Using the same NRS, typical (PI-typ) and maximum (PI-max) pain intensities of the chief complaint were additionally reported. Pain extension for the body (P-ext-B) was defined as the total number of pain locations across the entire body and pain extension for the head (P-ext-H) was defined as the number of pain locations across the head and neck region (left part of Figure 1). Pain impact at rest and pain impact upon movement were calculated as the sum scores of pain intensities across the head and neck region at rest (∑-PI-rest-H) and upon movement (∑-PI-move-H), respectively. The duration of OFP (P-dur) as a measure of chronicity was grouped by intervals: <3 months, 3–6 months, 6 months−2 years, 2–5 years, >5 years.

Axis II Psychometric Measures

Brief Illness Perception Questionnaire

The Brief Illness Perception Questionnaire (B-IPQ) (1921) assesses cognitive and emotional representations of illness and health threat. Eight questions covering different aspects of illness perception were rated on an NRS ranging from 0 to 10. The maximum score is 80. No cutoff score has been reported for this questionnaire.

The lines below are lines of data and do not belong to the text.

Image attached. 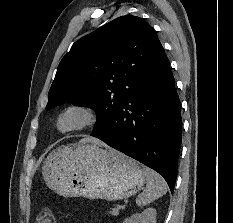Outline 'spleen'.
<instances>
[{
    "instance_id": "obj_1",
    "label": "spleen",
    "mask_w": 233,
    "mask_h": 223,
    "mask_svg": "<svg viewBox=\"0 0 233 223\" xmlns=\"http://www.w3.org/2000/svg\"><path fill=\"white\" fill-rule=\"evenodd\" d=\"M167 191V183L159 173L146 167V189L136 197L137 205H147Z\"/></svg>"
}]
</instances>
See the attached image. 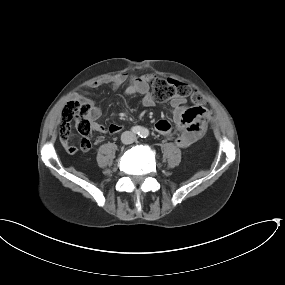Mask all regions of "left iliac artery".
<instances>
[{
  "instance_id": "44dca946",
  "label": "left iliac artery",
  "mask_w": 285,
  "mask_h": 285,
  "mask_svg": "<svg viewBox=\"0 0 285 285\" xmlns=\"http://www.w3.org/2000/svg\"><path fill=\"white\" fill-rule=\"evenodd\" d=\"M148 134H149L148 130L143 129L140 135H141L142 138H146L148 136Z\"/></svg>"
}]
</instances>
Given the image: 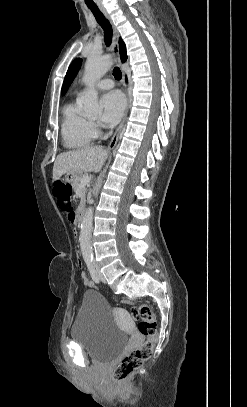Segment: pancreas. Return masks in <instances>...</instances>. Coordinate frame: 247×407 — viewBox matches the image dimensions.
<instances>
[{
    "label": "pancreas",
    "mask_w": 247,
    "mask_h": 407,
    "mask_svg": "<svg viewBox=\"0 0 247 407\" xmlns=\"http://www.w3.org/2000/svg\"><path fill=\"white\" fill-rule=\"evenodd\" d=\"M81 180H82V176H76L72 182L73 189L76 192H79V194H80L81 201H80L79 207H82L86 201L85 200L86 187H85V185L81 186Z\"/></svg>",
    "instance_id": "cf45deb5"
}]
</instances>
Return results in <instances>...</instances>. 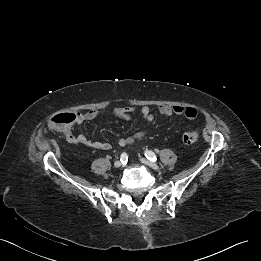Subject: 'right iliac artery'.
<instances>
[{"instance_id": "obj_1", "label": "right iliac artery", "mask_w": 261, "mask_h": 261, "mask_svg": "<svg viewBox=\"0 0 261 261\" xmlns=\"http://www.w3.org/2000/svg\"><path fill=\"white\" fill-rule=\"evenodd\" d=\"M120 161L122 162V164L127 163V161H128V156H127V154H126L125 152H123V153L121 154Z\"/></svg>"}]
</instances>
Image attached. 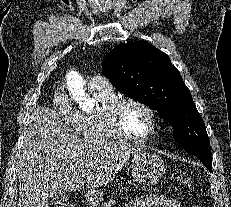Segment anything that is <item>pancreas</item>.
<instances>
[{
  "mask_svg": "<svg viewBox=\"0 0 231 207\" xmlns=\"http://www.w3.org/2000/svg\"><path fill=\"white\" fill-rule=\"evenodd\" d=\"M113 205H115V200L102 203V207H112Z\"/></svg>",
  "mask_w": 231,
  "mask_h": 207,
  "instance_id": "cf45deb5",
  "label": "pancreas"
}]
</instances>
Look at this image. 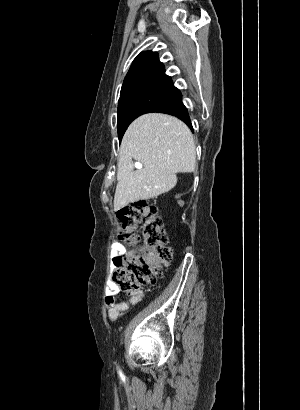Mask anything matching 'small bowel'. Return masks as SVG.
Returning a JSON list of instances; mask_svg holds the SVG:
<instances>
[{"label":"small bowel","mask_w":300,"mask_h":410,"mask_svg":"<svg viewBox=\"0 0 300 410\" xmlns=\"http://www.w3.org/2000/svg\"><path fill=\"white\" fill-rule=\"evenodd\" d=\"M124 253H133L132 251H127L126 247L118 242L112 244L111 255L117 258L118 255ZM113 266L115 265V261L113 262ZM127 296V299L124 298ZM144 297V291L141 289H136L128 294H123L117 291L111 284H109L106 297H105V304L107 308L108 317L111 321H116L123 315H125L129 307L131 305H135L142 301Z\"/></svg>","instance_id":"obj_1"}]
</instances>
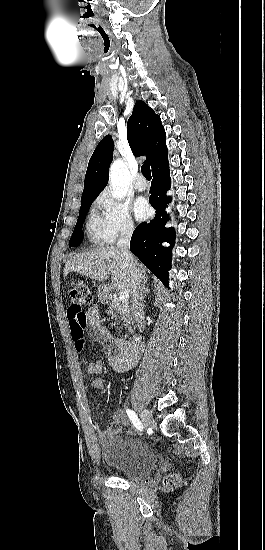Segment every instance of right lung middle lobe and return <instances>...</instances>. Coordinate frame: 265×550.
Here are the masks:
<instances>
[{
	"mask_svg": "<svg viewBox=\"0 0 265 550\" xmlns=\"http://www.w3.org/2000/svg\"><path fill=\"white\" fill-rule=\"evenodd\" d=\"M95 198H86V199H81V207H80V211H79V217H78V220H77V223H76V226H75V229L73 231V234L70 238V241H69V247H72V246H79L81 241H82V226H83V221L86 217V214L88 212V210L90 209V206L93 202Z\"/></svg>",
	"mask_w": 265,
	"mask_h": 550,
	"instance_id": "obj_1",
	"label": "right lung middle lobe"
}]
</instances>
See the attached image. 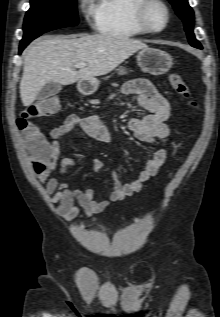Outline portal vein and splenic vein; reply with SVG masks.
Segmentation results:
<instances>
[{"label":"portal vein and splenic vein","mask_w":220,"mask_h":317,"mask_svg":"<svg viewBox=\"0 0 220 317\" xmlns=\"http://www.w3.org/2000/svg\"><path fill=\"white\" fill-rule=\"evenodd\" d=\"M87 66V64L86 63H78V64H76V68H84V67H86Z\"/></svg>","instance_id":"1"}]
</instances>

Test–retest reliability of the single items of the B-IPQ ranged from 0.48 to 0.70; a coefficient alpha value was not reported.

Dysmorphic Concern Questionnaire

The Dysmorphic Concern Questionnaire (DCQ) (22, 23) assesses excessive preoccupation with an imagined or a real minimal defect in appearance that is associated with a significant impact on psychosocial functioning. The questionnaire consists of seven items that cover different aspects of dysmorphic concern. Each item is rated on an ordinal scale ranging from 0 to 3, resulting in a maximum sum score of 21. A cutoff score of nine indicates a possible body dysmorphic disorder. The following coefficient alpha for the DCQ has been reported: 0.85; test–retest reliability was not reported.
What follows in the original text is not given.